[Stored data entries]
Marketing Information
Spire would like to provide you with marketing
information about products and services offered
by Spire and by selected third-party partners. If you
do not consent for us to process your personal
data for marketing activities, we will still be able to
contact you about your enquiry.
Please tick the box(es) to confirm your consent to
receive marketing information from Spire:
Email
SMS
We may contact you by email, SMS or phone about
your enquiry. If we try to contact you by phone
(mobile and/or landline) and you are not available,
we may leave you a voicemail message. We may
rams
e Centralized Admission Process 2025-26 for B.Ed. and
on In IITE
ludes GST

==

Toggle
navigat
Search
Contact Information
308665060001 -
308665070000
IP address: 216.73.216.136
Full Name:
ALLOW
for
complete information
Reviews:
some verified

Brief: Look through the entries above, find each line containing "enquiry", and copy it.

Solution:
contact you about your enquiry.
your enquiry. If we try to contact you by phone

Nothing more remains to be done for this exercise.